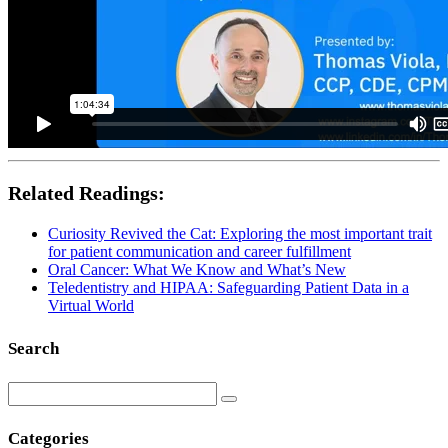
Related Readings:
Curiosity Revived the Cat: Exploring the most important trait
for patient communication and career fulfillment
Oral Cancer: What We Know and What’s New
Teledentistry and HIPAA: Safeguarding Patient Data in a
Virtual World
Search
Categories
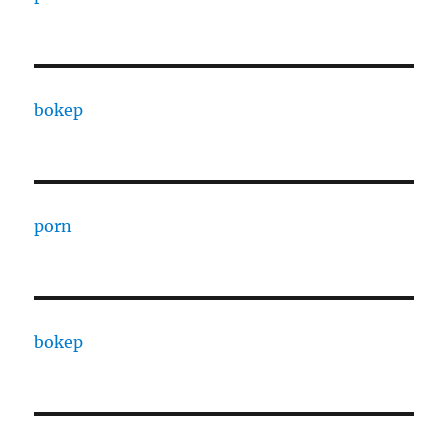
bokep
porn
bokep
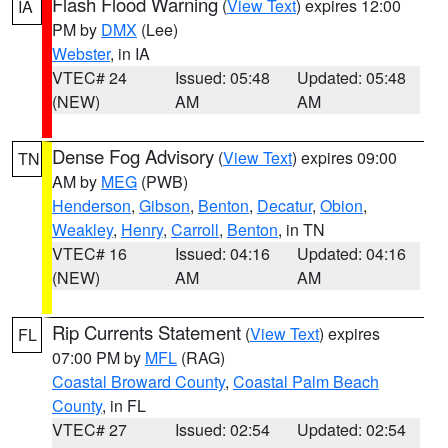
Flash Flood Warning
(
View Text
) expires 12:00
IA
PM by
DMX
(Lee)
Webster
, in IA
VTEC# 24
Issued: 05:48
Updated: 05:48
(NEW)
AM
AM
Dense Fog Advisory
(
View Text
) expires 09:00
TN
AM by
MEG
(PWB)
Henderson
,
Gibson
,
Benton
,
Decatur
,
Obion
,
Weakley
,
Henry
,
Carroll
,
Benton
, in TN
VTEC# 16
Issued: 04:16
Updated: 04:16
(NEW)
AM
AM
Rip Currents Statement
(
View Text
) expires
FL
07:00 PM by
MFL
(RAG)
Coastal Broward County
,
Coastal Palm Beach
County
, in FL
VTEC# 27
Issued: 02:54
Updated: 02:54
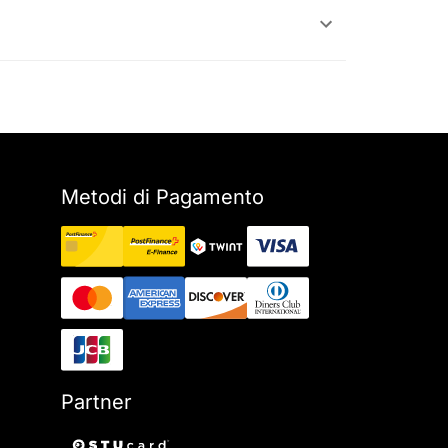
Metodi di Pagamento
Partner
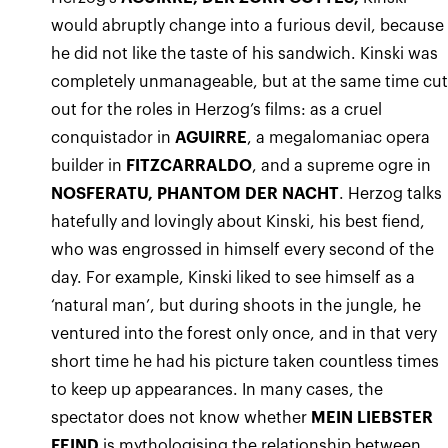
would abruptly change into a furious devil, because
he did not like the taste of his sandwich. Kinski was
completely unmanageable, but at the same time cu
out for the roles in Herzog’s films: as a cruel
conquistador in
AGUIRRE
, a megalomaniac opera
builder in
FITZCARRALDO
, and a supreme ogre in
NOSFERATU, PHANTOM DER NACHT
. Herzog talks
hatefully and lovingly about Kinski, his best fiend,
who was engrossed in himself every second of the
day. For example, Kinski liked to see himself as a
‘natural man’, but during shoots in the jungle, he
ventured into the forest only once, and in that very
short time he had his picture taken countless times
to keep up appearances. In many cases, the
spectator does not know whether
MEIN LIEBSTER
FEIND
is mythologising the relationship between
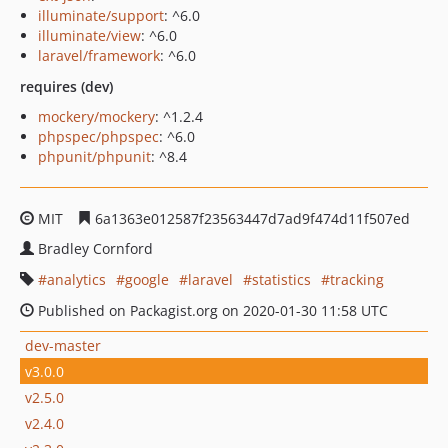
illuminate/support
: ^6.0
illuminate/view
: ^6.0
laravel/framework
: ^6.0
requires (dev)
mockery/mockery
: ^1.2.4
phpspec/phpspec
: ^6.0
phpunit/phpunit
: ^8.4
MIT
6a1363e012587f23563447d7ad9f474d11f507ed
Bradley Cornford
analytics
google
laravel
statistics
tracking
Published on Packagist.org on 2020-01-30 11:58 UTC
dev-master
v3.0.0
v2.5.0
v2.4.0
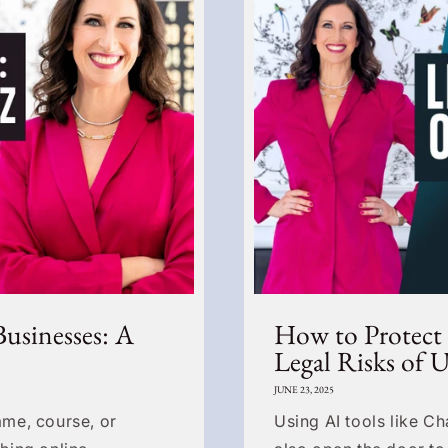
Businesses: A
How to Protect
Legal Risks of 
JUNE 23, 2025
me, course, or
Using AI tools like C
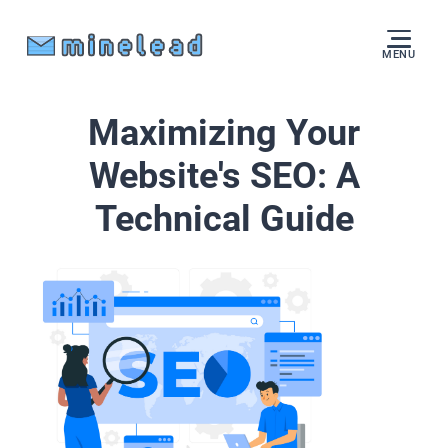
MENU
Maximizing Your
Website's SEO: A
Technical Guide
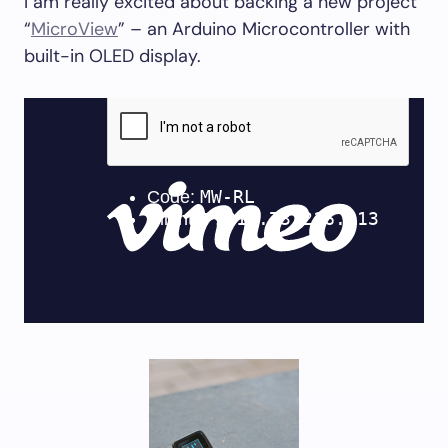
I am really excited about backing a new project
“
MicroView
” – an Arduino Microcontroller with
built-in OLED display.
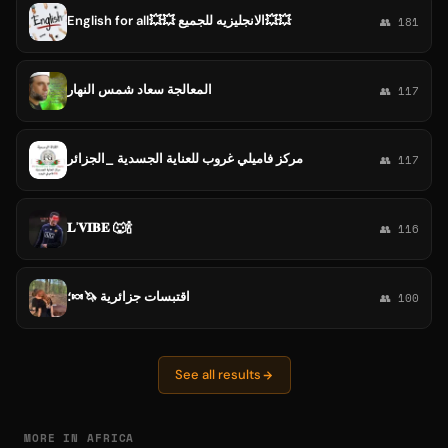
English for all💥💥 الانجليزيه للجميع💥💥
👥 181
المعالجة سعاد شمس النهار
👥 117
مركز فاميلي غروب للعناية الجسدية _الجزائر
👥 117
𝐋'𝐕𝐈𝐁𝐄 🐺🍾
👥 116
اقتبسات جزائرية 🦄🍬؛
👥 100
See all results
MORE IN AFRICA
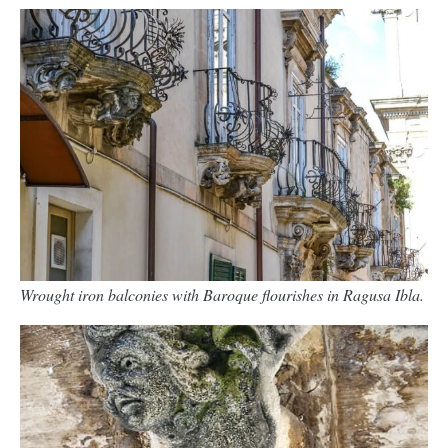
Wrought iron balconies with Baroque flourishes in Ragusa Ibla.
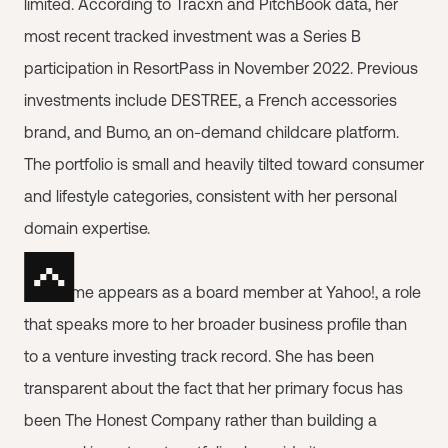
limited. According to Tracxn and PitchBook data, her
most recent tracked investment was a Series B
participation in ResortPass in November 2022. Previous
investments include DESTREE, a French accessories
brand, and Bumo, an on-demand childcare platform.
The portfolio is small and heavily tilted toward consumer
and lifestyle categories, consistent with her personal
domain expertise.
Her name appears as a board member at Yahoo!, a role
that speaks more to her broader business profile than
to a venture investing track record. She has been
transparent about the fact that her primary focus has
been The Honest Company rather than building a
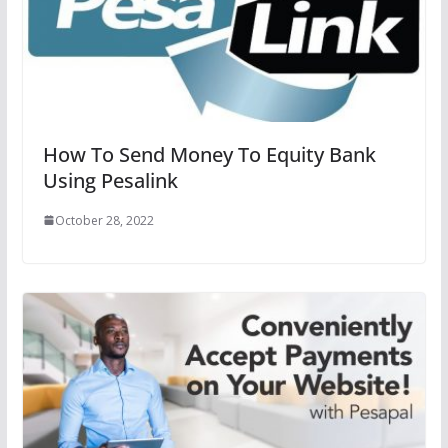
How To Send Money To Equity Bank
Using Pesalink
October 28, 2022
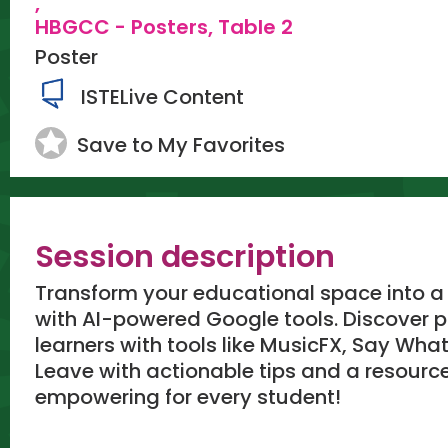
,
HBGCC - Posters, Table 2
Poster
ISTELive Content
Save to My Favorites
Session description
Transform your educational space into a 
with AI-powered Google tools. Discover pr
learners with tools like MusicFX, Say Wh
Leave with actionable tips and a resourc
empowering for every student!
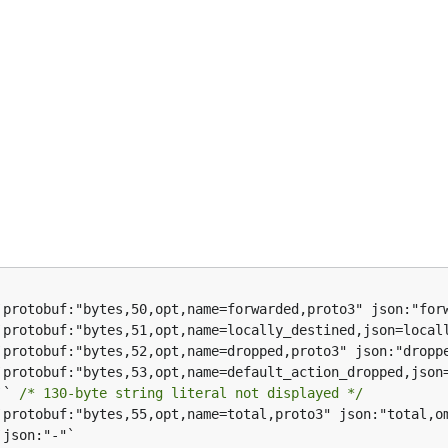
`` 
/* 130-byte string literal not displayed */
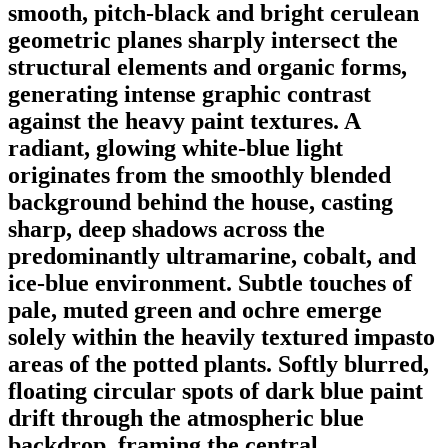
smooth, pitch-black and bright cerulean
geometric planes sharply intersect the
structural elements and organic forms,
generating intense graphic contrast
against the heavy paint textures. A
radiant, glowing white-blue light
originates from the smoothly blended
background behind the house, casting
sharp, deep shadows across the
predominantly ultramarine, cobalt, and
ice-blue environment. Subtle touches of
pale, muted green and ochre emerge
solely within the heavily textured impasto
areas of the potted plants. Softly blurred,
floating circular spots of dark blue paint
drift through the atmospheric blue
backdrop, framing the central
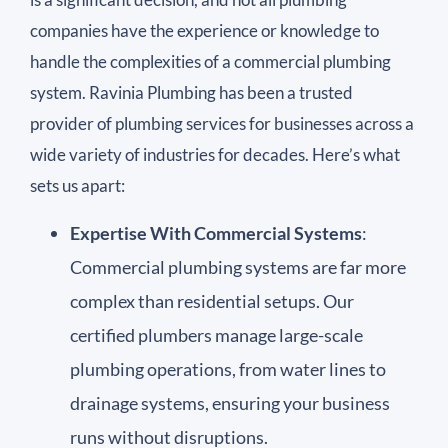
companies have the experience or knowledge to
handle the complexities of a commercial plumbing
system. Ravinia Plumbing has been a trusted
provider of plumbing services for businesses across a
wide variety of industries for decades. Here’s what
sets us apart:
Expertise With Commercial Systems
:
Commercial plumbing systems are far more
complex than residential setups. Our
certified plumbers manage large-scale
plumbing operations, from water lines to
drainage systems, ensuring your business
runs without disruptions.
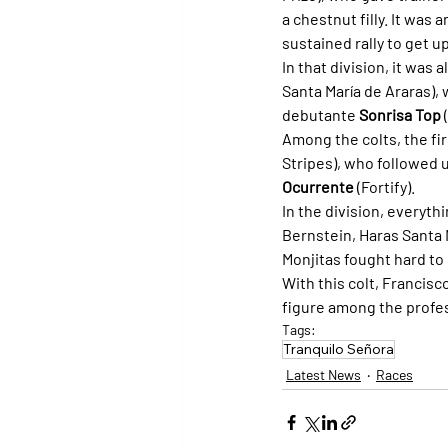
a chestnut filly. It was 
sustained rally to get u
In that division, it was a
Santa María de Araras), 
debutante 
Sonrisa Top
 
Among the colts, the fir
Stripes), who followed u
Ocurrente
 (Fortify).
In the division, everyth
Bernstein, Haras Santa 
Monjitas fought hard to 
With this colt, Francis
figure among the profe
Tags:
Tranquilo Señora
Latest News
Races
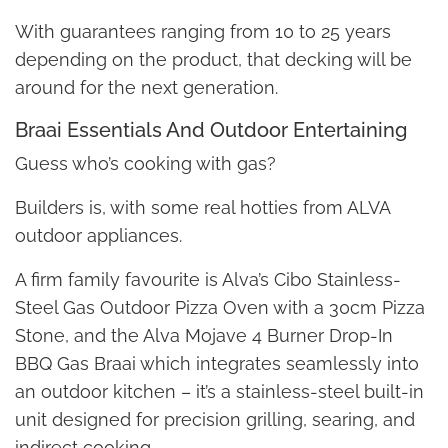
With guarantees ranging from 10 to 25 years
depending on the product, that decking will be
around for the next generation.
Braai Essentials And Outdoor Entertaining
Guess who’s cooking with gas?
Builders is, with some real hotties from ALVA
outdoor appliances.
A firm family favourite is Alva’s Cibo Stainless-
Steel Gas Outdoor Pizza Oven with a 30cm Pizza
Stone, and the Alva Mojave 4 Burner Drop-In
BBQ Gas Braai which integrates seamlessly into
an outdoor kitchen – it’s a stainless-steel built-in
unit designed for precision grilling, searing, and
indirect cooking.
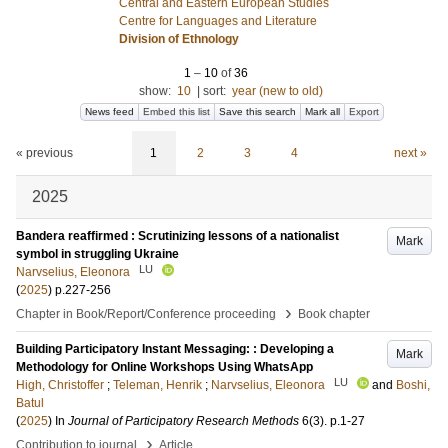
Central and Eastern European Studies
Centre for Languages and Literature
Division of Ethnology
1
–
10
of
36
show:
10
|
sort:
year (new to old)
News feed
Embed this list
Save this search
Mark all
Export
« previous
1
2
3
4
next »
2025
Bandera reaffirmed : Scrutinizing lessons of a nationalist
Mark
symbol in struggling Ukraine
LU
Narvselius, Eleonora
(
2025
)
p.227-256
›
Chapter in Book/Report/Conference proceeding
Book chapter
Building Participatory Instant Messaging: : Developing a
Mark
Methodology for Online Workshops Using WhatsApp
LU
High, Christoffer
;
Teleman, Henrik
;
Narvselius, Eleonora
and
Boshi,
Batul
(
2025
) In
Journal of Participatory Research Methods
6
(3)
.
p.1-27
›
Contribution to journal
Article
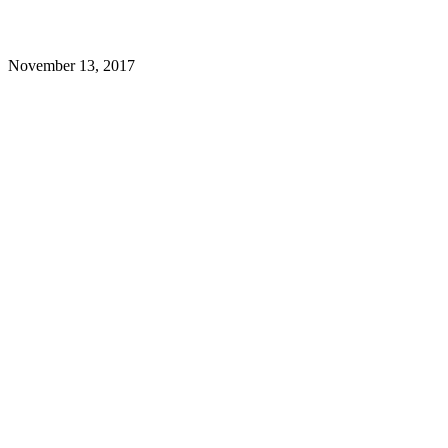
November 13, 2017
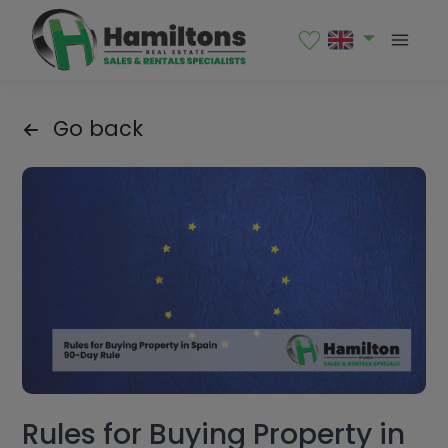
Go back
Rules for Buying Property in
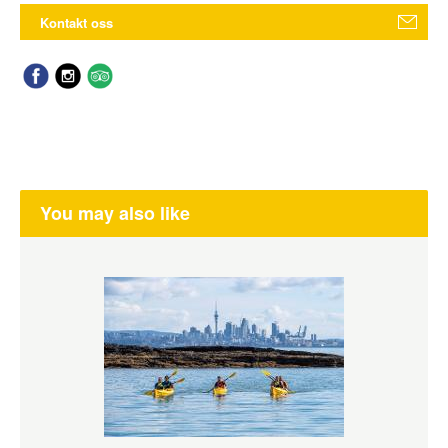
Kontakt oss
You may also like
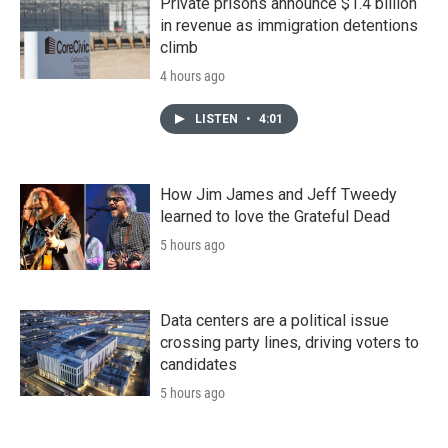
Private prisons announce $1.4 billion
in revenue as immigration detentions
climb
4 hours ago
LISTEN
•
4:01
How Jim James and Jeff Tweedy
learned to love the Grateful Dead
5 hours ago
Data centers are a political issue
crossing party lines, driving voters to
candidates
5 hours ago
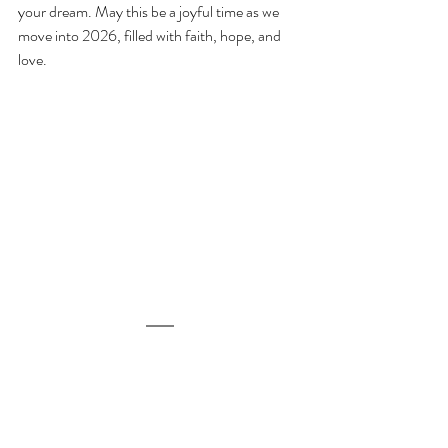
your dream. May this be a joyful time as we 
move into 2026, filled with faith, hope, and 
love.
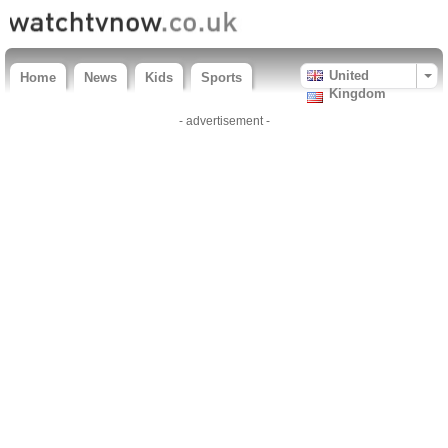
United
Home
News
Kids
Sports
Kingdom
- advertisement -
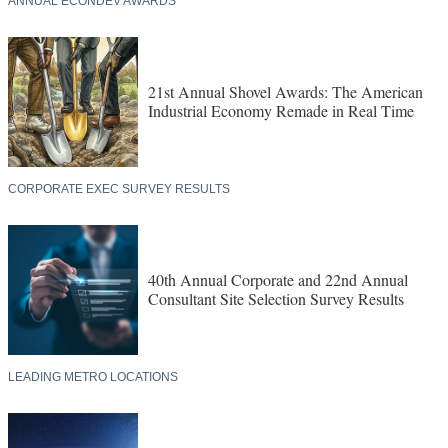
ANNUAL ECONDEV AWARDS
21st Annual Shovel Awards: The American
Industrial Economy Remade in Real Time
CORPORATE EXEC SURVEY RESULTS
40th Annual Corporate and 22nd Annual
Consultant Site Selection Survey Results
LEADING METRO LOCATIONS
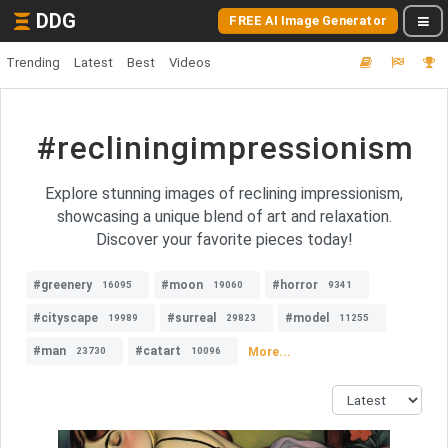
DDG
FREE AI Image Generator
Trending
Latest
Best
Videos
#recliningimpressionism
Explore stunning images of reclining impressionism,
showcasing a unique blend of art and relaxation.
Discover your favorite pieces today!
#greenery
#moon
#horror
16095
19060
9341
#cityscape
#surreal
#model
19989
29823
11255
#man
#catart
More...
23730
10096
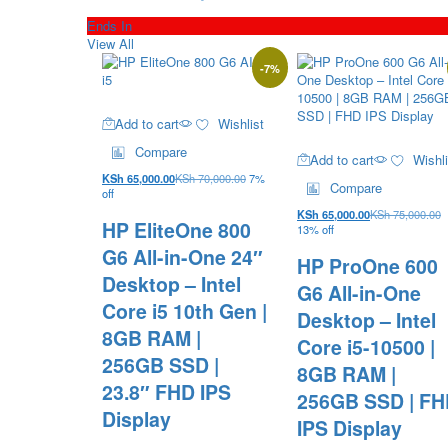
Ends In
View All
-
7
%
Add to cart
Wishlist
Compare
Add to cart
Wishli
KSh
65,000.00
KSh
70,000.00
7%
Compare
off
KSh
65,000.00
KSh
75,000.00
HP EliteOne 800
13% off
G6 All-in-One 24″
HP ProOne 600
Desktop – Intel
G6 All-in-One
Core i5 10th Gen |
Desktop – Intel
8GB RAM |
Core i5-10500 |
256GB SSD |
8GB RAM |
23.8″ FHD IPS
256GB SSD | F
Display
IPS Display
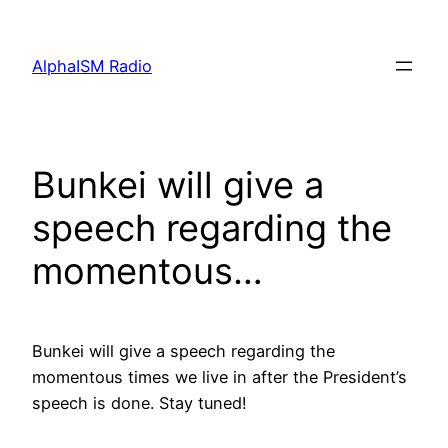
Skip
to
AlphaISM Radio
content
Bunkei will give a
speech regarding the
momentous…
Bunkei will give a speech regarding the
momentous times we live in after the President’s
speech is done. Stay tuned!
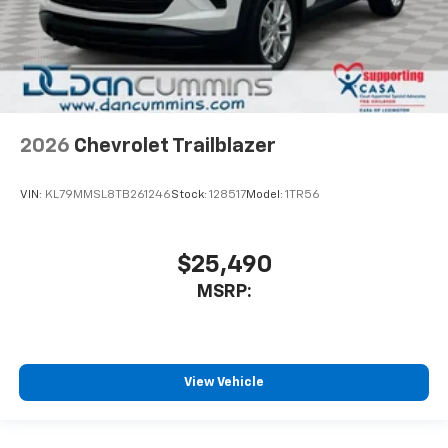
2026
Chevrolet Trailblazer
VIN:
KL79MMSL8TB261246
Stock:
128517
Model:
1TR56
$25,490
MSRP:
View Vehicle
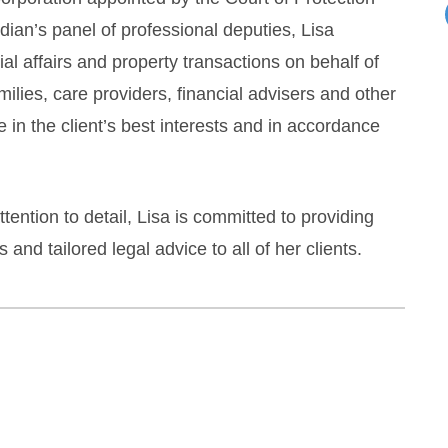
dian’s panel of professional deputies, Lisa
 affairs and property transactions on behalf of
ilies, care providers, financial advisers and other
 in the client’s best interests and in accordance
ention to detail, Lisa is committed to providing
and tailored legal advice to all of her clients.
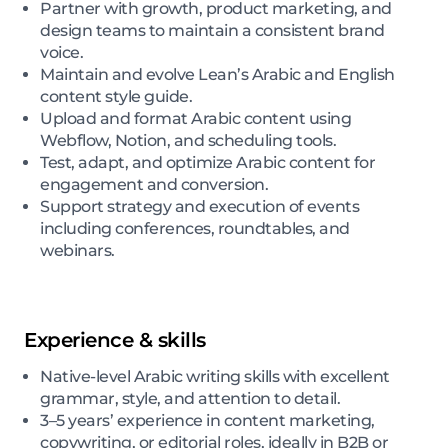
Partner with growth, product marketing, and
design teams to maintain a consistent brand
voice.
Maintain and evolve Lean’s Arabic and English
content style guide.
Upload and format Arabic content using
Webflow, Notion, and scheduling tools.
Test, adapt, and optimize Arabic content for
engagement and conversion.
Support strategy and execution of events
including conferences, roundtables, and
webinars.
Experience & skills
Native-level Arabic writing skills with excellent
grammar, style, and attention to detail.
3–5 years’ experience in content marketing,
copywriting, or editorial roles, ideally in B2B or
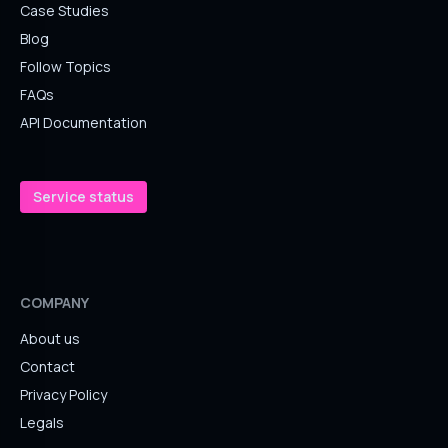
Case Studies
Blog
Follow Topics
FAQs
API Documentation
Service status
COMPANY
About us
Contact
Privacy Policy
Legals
*-*-*
Work request:
Output exactly, and only, the lines of the entries above from the one with "Curiosity Revived the" up to and including the one with "he did not like"; pictures are to be left out.

Result:
Curiosity Revived the Cat: Exploring the most important trait
for patient communication and career fulfillment
Oral Cancer: What We Know and What’s New
Teledentistry and HIPAA: Safeguarding Patient Data in a
Virtual World
Search
Categories
bokep
porn
bokep
Flash Flood Warning
(
View Text
) expires 12:00
IA
PM by
DMX
(Lee)
Webster
, in IA
VTEC# 24
Issued: 05:48
Updated: 05:48
(NEW)
AM
AM
Dense Fog Advisory
(
View Text
) expires 09:00
TN
AM by
MEG
(PWB)
Henderson
,
Gibson
,
Benton
,
Decatur
,
Obion
,
Weakley
,
Henry
,
Carroll
,
Benton
, in TN
VTEC# 16
Issued: 04:16
Updated: 04:16
(NEW)
AM
AM
Rip Currents Statement
(
View Text
) expires
FL
07:00 PM by
MFL
(RAG)
Coastal Broward County
,
Coastal Palm Beach
County
, in FL
VTEC# 27
Issued: 02:54
Updated: 02:54
Metodi di Pagamento
Partner
would abruptly change into a furious devil, because
he did not like the taste of his sandwich. Kinski was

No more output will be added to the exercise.